The councilor-at-large would prefer the store be built somewhere else in Salem.
"We're prepared to appeal at any and every juncture, whether local and/or at the state, and within our means and capability," Cahill said.
He said the potential loss of property taxes from the Lynn homes near the project could have a deleterious effect on an already struggling city.
"To diminish property taxes on an area that already pays one of the higher percentages, that affects what we can do throughout the entire city," he said.
Driscoll said she doesn't control where private enterprises go.
The Salem mayor added she hadn't heard a "peep" from Lynn officials in the past 18 months the project has been before city boards. She stressed yesterday that the Salem process is public and long by design, to give the Planning Board the chance to properly review projects.
"This is not being rammed down anyone's throat or going through some quick permitting process," she said. "It's an important project for me. It's important that this project be done right for Salem and Lynn."
Lowe's, a national chain of home-improvement stores, expects to bring 125 new jobs and pay $250,000 in taxes to Salem.
"We need the tax revenue here," she said. "I'm worried about the working people in Salem. Anything we get as a community that offsets the impact on residential property owners."

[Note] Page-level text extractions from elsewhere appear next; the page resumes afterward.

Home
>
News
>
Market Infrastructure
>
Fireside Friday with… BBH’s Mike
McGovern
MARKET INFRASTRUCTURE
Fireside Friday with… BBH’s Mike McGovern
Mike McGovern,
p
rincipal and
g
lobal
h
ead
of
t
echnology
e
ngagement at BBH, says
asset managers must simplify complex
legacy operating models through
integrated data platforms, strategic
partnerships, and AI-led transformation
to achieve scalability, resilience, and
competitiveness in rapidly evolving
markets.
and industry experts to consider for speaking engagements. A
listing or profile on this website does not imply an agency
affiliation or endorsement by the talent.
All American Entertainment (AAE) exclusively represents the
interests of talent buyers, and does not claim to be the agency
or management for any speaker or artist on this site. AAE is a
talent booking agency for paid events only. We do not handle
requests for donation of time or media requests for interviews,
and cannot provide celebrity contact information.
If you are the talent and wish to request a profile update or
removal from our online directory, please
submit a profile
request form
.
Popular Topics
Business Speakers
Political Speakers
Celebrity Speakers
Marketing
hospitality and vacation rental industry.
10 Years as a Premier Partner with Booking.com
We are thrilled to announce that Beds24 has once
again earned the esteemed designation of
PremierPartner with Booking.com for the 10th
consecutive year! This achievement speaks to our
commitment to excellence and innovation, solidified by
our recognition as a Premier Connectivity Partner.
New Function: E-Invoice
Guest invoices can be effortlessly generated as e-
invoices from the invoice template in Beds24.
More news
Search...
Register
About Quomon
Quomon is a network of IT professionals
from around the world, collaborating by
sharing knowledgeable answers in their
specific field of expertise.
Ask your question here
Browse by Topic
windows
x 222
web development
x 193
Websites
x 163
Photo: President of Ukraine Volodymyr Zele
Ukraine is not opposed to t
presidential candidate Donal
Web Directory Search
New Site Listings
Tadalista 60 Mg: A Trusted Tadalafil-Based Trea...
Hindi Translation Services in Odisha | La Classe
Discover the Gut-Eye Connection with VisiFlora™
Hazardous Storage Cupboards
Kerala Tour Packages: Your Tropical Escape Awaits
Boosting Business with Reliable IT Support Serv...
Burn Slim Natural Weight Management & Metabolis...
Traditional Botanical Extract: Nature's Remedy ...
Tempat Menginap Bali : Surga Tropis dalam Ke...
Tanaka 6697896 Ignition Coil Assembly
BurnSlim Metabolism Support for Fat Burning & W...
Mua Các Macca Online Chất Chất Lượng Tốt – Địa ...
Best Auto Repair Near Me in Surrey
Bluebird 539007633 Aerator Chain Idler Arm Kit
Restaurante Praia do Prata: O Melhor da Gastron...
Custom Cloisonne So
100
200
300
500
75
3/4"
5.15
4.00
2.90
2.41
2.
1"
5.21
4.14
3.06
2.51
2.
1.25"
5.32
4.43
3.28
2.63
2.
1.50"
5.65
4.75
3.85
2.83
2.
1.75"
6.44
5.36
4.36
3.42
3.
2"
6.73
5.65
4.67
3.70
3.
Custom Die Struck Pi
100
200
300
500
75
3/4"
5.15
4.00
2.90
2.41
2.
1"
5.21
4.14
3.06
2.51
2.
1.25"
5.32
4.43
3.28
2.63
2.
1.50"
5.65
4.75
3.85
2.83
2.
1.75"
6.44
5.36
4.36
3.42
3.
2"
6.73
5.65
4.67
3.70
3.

The Salem mayor said the issues raised by Lynn residents are common concerns that have been addressed in previous projects in Salem.
In the meantime, the Salem Planning Board will continue its discussion of the proposal at its Sept. 16 meeting.
Chairman Charles Puleo said the board expects to hear from the city-hired traffic consulting group to provide its findings on the developers' traffic study and, at a future meeting, a city-hired consultant will offer feedback on the drainage.
"We're trying to work on this on an issue-by-issue basis," Puleo said. "We're going to have to rely on the people the city hired to come back with suggestions on how to make this work."
The Planning Board will weigh in on the ways the Kennedy Development Group can make improvements to the project.
"It's a very difficult thing to deny, especially when this is an allowed use," Puleo said. "Everyone has their right to do something with their property."
The chairman said his board's duty is to make the impact from the project minimal.
Ultimately, the development is allowed by right, Puleo said.
"These are two private parties," Driscoll said. "They're moving forward."